Tuesday 12 June 2007

"Waiter! There's a breast in my soup." (on the new UK 'anti-discrimination' legislation)

So if other diners are not permitted to consume their own food on restaurant premises, what makes babies so special?

Sorry, but much though I'm convinced by the health benefits of breastfeeding, I also believe in the right of other diners to the experience that they are paying to enjoy. Is it not bad enough that many a dining experience in this country is marred by someone's darling little anklebiters running amok?

And what of the dignity of mother and child? Is there some strange new phenomenon causing every recent mother to experience a yen to transform herself into a militant breastfeeding exhibitionist who seeks to deliberately foist her most intimate bonding moments onto a non-appreciative captive audience?

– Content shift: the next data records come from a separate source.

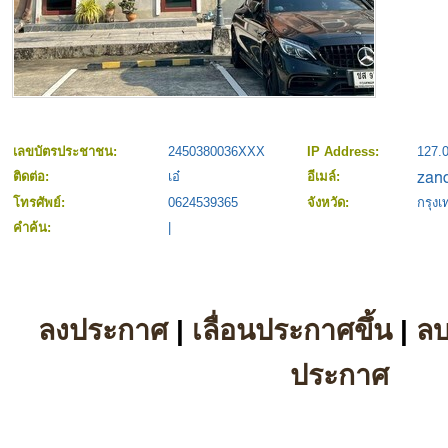
เลขบัตรประชาชน:
2450380036XXX
IP Address:
127.0
ติดต่อ:
เอ๋
อีเมล์:
โทรศัพย์:
0624539365
จังหวัด:
กรุง
คำค้น:
|
ลงประกาศ
|
เลื่อนประกาศขึ้น
|
ล
ประกาศ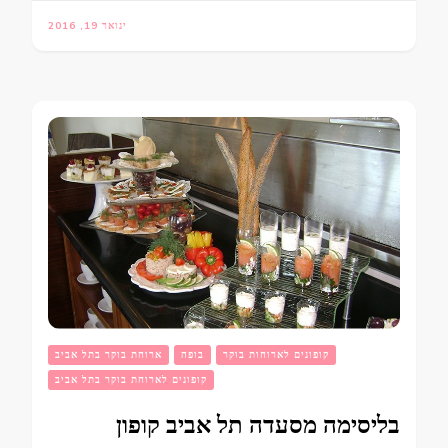
ינואר 19, 2016
קופונים לארוחות בוקר
בופה
ארוחת בוקר בתל אביב
קופונים לארוחת בוקר בתל אביב
בליסימה מסעדה תל אביב קופון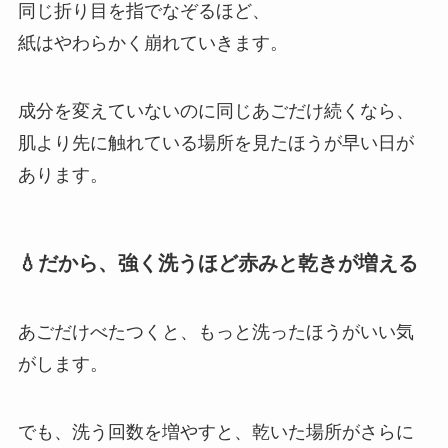
同じ折り目を指でなぞるほど、
紙はやわらかく崩れていきます。
成分を変えていないのに同じあごだけ続くなら、
肌より先に触れている場所を見たほうが早い日が
あります。
💧だから、強く洗うほど赤みと乾きが増える
あごだけべたつくと、もっと洗ったほうがいい気
がします。
でも、洗う回数を増やすと、乾いた場所がさらに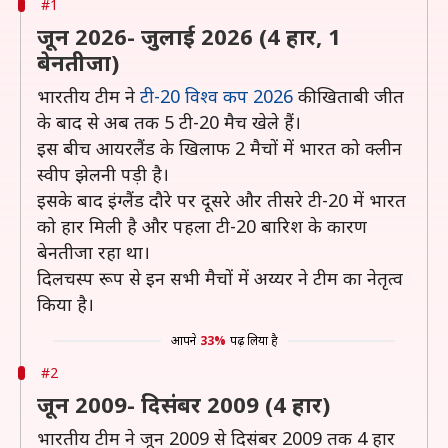
#1
जून 2026- जुलाई 2026 (4 हार, 1
बेनतीजा)
भारतीय टीम ने
टी-20 विश्व कप 2026
की खिताबी जीत
के बाद से अब तक 5 टी-20 मैच खेले हैं।
इस बीच आयरलैंड के खिलाफ 2 मैचों में भारत को क्लीन
स्वीप झेलनी पड़ी है।
इसके बाद इंग्लैंड दौरे पर दूसरे और तीसरे टी-20 में भारत
को हार मिली है और पहला टी-20 बारिश के कारण
बेनतीजा रहा था।
दिलचस्प रूप से इन सभी मैचों में अय्यर ने टीम का नेतृत्व
किया है।
आपने
33%
पढ़ लिया है
#2
जून 2009- दिसंबर 2009 (4 हार)
भारतीय टीम ने जून 2009 से दिसंबर 2009 तक 4 हार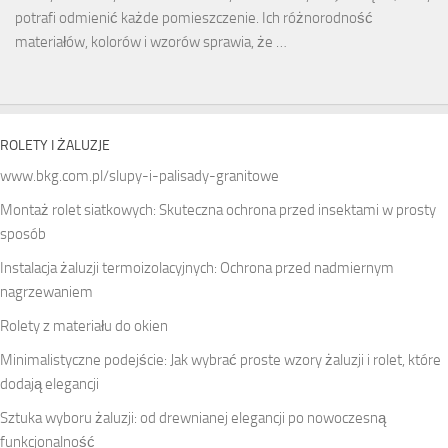
potrafi odmienić każde pomieszczenie. Ich różnorodność
materiałów, kolorów i wzorów sprawia, że …
ROLETY I ŻALUZJE
www.bkg.com.pl/slupy-i-palisady-granitowe
Montaż rolet siatkowych: Skuteczna ochrona przed insektami w prosty
sposób
Instalacja żaluzji termoizolacyjnych: Ochrona przed nadmiernym
nagrzewaniem
Rolety z materiału do okien
Minimalistyczne podejście: Jak wybrać proste wzory żaluzji i rolet, które
dodają elegancji
Sztuka wyboru żaluzji: od drewnianej elegancji po nowoczesną
funkcjonalność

It goes without saying that cafes and restaurants should provide baby facilities and maintain said in hygienic condition. However there is also a good argument for SEPARATE cafes and restaurants for young families in my view. Surely there'd be a ready market for them? How much better that a new mother should have the easy camaraderie of other new mothers around her, and for any respective older offspring to network new friends simultaneously?

Of course breastfeeding is 'natural', but then so is defecation, and few people have yet begun to do this in public, just because the public facilities for doing so are often less than desirable.

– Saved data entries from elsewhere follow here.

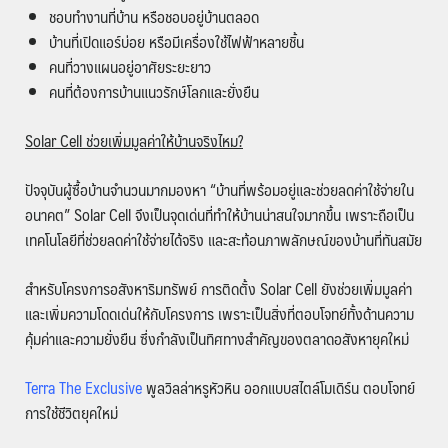
ชอบทำงานที่บ้าน หรือชอบอยู่บ้านตลอด
บ้านที่เปิดแอร์บ่อย หรือมีเครื่องใช้ไฟฟ้าหลายชิ้น
คนที่วางแผนอยู่อาศัยระยะยาว
คนที่ต้องการบ้านแนวรักษ์โลกและยั่งยืน
Solar Cell
ช่วยเพิ่มมูลค่าให้บ้านจริงไหม
?
ปัจจุบันผู้ซื้อบ้านจำนวนมากมองหา “บ้านที่พร้อมอยู่และช่วยลดค่าใช้จ่ายใน
อนาคต” Solar Cell จึงเป็นจุดเด่นที่ทำให้บ้านน่าสนใจมากขึ้น เพราะถือเป็น
เทคโนโลยีที่ช่วยลดค่าใช้จ่ายได้จริง และสะท้อนภาพลักษณ์ของบ้านที่ทันสมัย
สำหรับโครงการอสังหาริมทรัพย์ การติดตั้ง Solar Cell ยังช่วยเพิ่มมูลค่า
และเพิ่มความโดดเด่นให้กับโครงการ เพราะเป็นสิ่งที่ตอบโจทย์ทั้งด้านความ
คุ้มค่าและความยั่งยืน ซึ่งกำลังเป็นทิศทางสำคัญของตลาดอสังหายุคใหม่
Terra The Exclusive
พูลวิลล่าหรูหัวหิน ออกแบบสไตล์โมเดิร์น ตอบโจทย์
การใช้ชีวิตยุคใหม่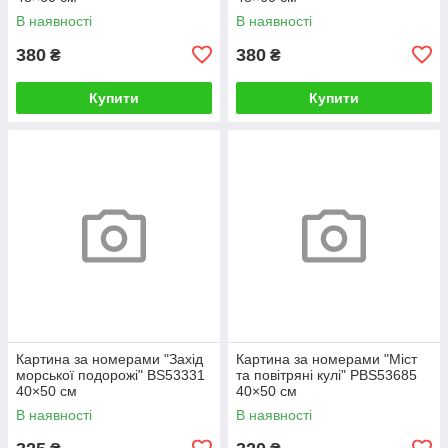
В наявності
В наявності
380
380
₴
₴
Купити
Купити
Картина за номерами "Захід
Картина за номерами "Міст
морської подорожі" BS53331
та повітряні кулі" PBS53685
40×50 см
40×50 см
В наявності
В наявності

Finally, rights aside, nothing outclasses human dignity for cultivating the greatest respect for the needs of others.

NB: On the subject of older children running amok in cafes and restaurants (and ok I admit there's a touch of 'green eye' here on the part of a former anklebiter who was forced to sit still and silent with a colouring book for many a tedious hour), I witnessed a canny piece of marketing and toddler control on the part of a cafe owner the other day. Two under-fives at the next table astounded me by talking in whispers and behaving impeccably for the duration of a family lunch. As the family got up to leave, all became clear. The cafe owner rushed up to them and rewarded the children for being 'such good girls!' with a large gold chocolate medallion apiece, and was in turn rewarded by two huge gappy grins and the sure and certain knowledge that he had effectively 'groomed' two determined mini marketeers who were not about to let their parents dine anywhere else in that cafe-heavy city centre, old fashioned though his establishment was by comparison, with not a cappuccino machine in sight.